Finding coefficient of generating function
Solution 1:
The original problem, after factoring out the terms as stated in the post, we have $$ x^{10}(1+x+\ldots+x^{15})\cdot x(1 + x + \ldots+x^{14})\cdot x^{20}(1+x+\ldots+x^{25}) \tag{1} $$ Applying some identities, $(1)$ gives $$ x^{31}\cdot\frac{1-x^{16}}{1-x}\cdot\frac{1-x^{15}}{1-x}\cdot\frac{1-x^{26}}{1-x} \tag{2}$$ Rearranging the terms, we then have $$ x^{31}\cdot(1-x^{16})\cdot(1-x^{15})\cdot(1-x^{26})\cdot \frac{1}{(1-x)^3} \tag{*} $$ The last term in the above product is equal to $$1 + \binom{3}{1}x + \binom{4}{2}x^2 + \ldots \tag3$$ Finally we take the products that can result in $x^{52}$ and obtain the coefficients:
- $x^{31}$ (first term in $(*)$) and $x^{21}$ (from $(3)$),
- $x^{31}$, $x^{16}$ (second term in $(*)$), $x^5$ in $(3)$
- $x^{31}$(first term in $(*)$), $x^{15}$ (third term in $(3)$), and $x^6$ in $(3)$
Since all the coefficients of the polynomials equal $1$ or $-1$ except for the polynomial expanded in $(3)$, we have as our coefficient $$ \binom{21+3-1}{21} - \binom{6+3-1}{6} - \binom{5+3-1}{5} = 204 $$
Note: I hadn't seen Andre's solution prior to typing this.
Solution 2:
Factoring out is a good beginning.

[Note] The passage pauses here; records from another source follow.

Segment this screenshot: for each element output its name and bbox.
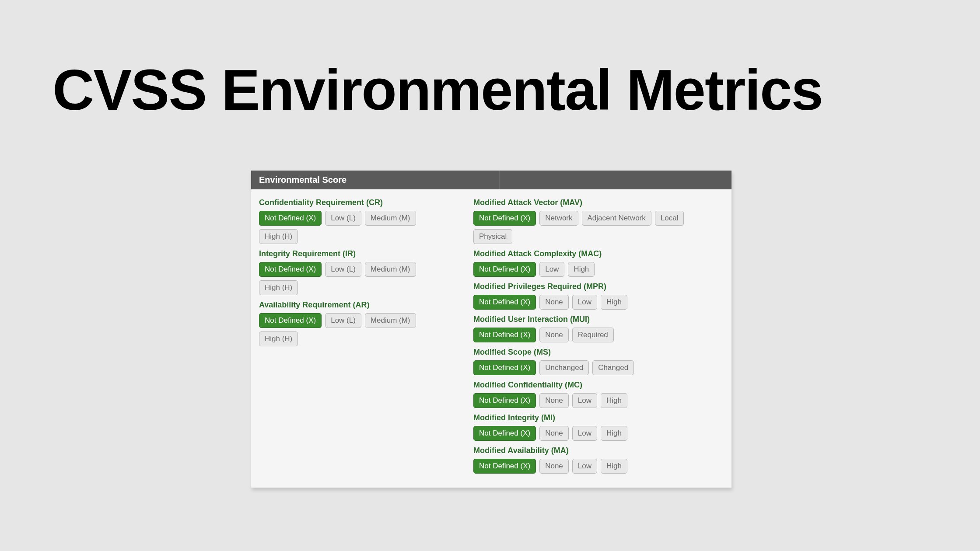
metric-cr-options: Not Defined (X) Low (L) Medium (M) High …	[259, 211, 453, 244]
right-column: Modified Attack Vector (MAV) Not Defined…	[461, 189, 732, 488]
ms-not-defined-option[interactable]: Not Defined (X)	[473, 360, 536, 375]
mav-physical-option[interactable]: Physical	[473, 229, 512, 244]
ir-low-option[interactable]: Low (L)	[325, 262, 361, 277]
metric-ir: Integrity Requirement (IR) Not Defined (…	[259, 249, 453, 295]
panel-header-spacer	[499, 171, 732, 189]
mav-local-option[interactable]: Local	[655, 211, 684, 226]
cr-medium-option[interactable]: Medium (M)	[365, 211, 416, 226]
mi-not-defined-option[interactable]: Not Defined (X)	[473, 426, 536, 441]
mc-low-option[interactable]: Low	[572, 393, 597, 408]
mav-adjacent-option[interactable]: Adjacent Network	[582, 211, 651, 226]
mc-high-option[interactable]: High	[601, 393, 627, 408]
ar-medium-option[interactable]: Medium (M)	[365, 313, 416, 328]
mac-high-option[interactable]: High	[568, 262, 595, 277]
metric-ar: Availability Requirement (AR) Not Define…	[259, 300, 453, 346]
mpr-low-option[interactable]: Low	[572, 295, 597, 310]
metric-mav-options: Not Defined (X) Network Adjacent Network…	[473, 211, 724, 244]
ma-not-defined-option[interactable]: Not Defined (X)	[473, 459, 536, 474]
metric-mi: Modified Integrity (MI) Not Defined (X) …	[473, 413, 724, 441]
metric-mac-label: Modified Attack Complexity (MAC)	[473, 249, 724, 258]
metric-cr-label: Confidentiality Requirement (CR)	[259, 198, 453, 207]
ms-unchanged-option[interactable]: Unchanged	[539, 360, 589, 375]
environmental-score-panel: Environmental Score Confidentiality Requ…	[251, 171, 732, 488]
left-column: Confidentiality Requirement (CR) Not Def…	[251, 189, 461, 488]
metric-mc: Modified Confidentiality (MC) Not Define…	[473, 380, 724, 408]
cr-not-defined-option[interactable]: Not Defined (X)	[259, 211, 322, 226]
metric-ma-label: Modified Availability (MA)	[473, 446, 724, 455]
mi-high-option[interactable]: High	[601, 426, 627, 441]
metric-mui: Modified User Interaction (MUI) Not Defi…	[473, 315, 724, 342]
page-title: CVSS Environmental Metrics	[52, 57, 822, 123]
ar-high-option[interactable]: High (H)	[259, 331, 298, 346]
mpr-none-option[interactable]: None	[539, 295, 569, 310]
ms-changed-option[interactable]: Changed	[592, 360, 634, 375]
metric-ma-options: Not Defined (X) None Low High	[473, 459, 724, 474]
mui-not-defined-option[interactable]: Not Defined (X)	[473, 328, 536, 342]
panel-header-title: Environmental Score	[251, 171, 499, 189]
metric-mui-options: Not Defined (X) None Required	[473, 328, 724, 342]
metric-ir-options: Not Defined (X) Low (L) Medium (M) High …	[259, 262, 453, 295]
ar-not-defined-option[interactable]: Not Defined (X)	[259, 313, 322, 328]
ir-not-defined-option[interactable]: Not Defined (X)	[259, 262, 322, 277]
metric-ms: Modified Scope (MS) Not Defined (X) Unch…	[473, 348, 724, 375]
metric-ms-label: Modified Scope (MS)	[473, 348, 724, 357]
mac-low-option[interactable]: Low	[539, 262, 564, 277]
metric-ms-options: Not Defined (X) Unchanged Changed	[473, 360, 724, 375]
metric-mc-options: Not Defined (X) None Low High	[473, 393, 724, 408]
metric-cr: Confidentiality Requirement (CR) Not Def…	[259, 198, 453, 244]
metric-mav: Modified Attack Vector (MAV) Not Defined…	[473, 198, 724, 244]
ma-low-option[interactable]: Low	[572, 459, 597, 474]
metric-ar-label: Availability Requirement (AR)	[259, 300, 453, 310]
metric-ir-label: Integrity Requirement (IR)	[259, 249, 453, 258]
metric-mpr: Modified Privileges Required (MPR) Not D…	[473, 282, 724, 310]
metric-ar-options: Not Defined (X) Low (L) Medium (M) High …	[259, 313, 453, 346]
mi-none-option[interactable]: None	[539, 426, 569, 441]
cr-low-option[interactable]: Low (L)	[325, 211, 361, 226]
mac-not-defined-option[interactable]: Not Defined (X)	[473, 262, 536, 277]
ir-medium-option[interactable]: Medium (M)	[365, 262, 416, 277]
ar-low-option[interactable]: Low (L)	[325, 313, 361, 328]
mc-none-option[interactable]: None	[539, 393, 569, 408]
metric-mi-label: Modified Integrity (MI)	[473, 413, 724, 422]
panel-header: Environmental Score	[251, 171, 732, 189]
mpr-not-defined-option[interactable]: Not Defined (X)	[473, 295, 536, 310]
cr-high-option[interactable]: High (H)	[259, 229, 298, 244]
metric-mac: Modified Attack Complexity (MAC) Not Def…	[473, 249, 724, 277]
mav-network-option[interactable]: Network	[539, 211, 578, 226]
metric-mc-label: Modified Confidentiality (MC)	[473, 380, 724, 390]
mui-required-option[interactable]: Required	[572, 328, 614, 342]
ma-none-option[interactable]: None	[539, 459, 569, 474]
metric-mpr-label: Modified Privileges Required (MPR)	[473, 282, 724, 291]
mi-low-option[interactable]: Low	[572, 426, 597, 441]
metric-mi-options: Not Defined (X) None Low High	[473, 426, 724, 441]
mav-not-defined-option[interactable]: Not Defined (X)	[473, 211, 536, 226]
mpr-high-option[interactable]: High	[601, 295, 627, 310]
mc-not-defined-option[interactable]: Not Defined (X)	[473, 393, 536, 408]
panel-body: Confidentiality Requirement (CR) Not Def…	[251, 189, 732, 488]
metric-mac-options: Not Defined (X) Low High	[473, 262, 724, 277]
mui-none-option[interactable]: None	[539, 328, 569, 342]
metric-mav-label: Modified Attack Vector (MAV)	[473, 198, 724, 207]
ir-high-option[interactable]: High (H)	[259, 280, 298, 295]
ma-high-option[interactable]: High	[601, 459, 627, 474]
metric-mpr-options: Not Defined (X) None Low High	[473, 295, 724, 310]
metric-ma: Modified Availability (MA) Not Defined (…	[473, 446, 724, 474]
metric-mui-label: Modified User Interaction (MUI)	[473, 315, 724, 324]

Now use the fact that $1+x+x^2+\cdots+x^{n-1}=\frac{1-x^n}{1-x}$ (if $x\ne 1$).
So your expression will be a power of $x$, times a product of three polynomials of shape $1-x^k$, divided by $(1-x)^3$.
Use the generalized Binomial Theorem (or Taylor series) to find the power series for $\dfrac{1}{(1-x)^3}$. Putting the pieces together is slightly unpleasant, but doable.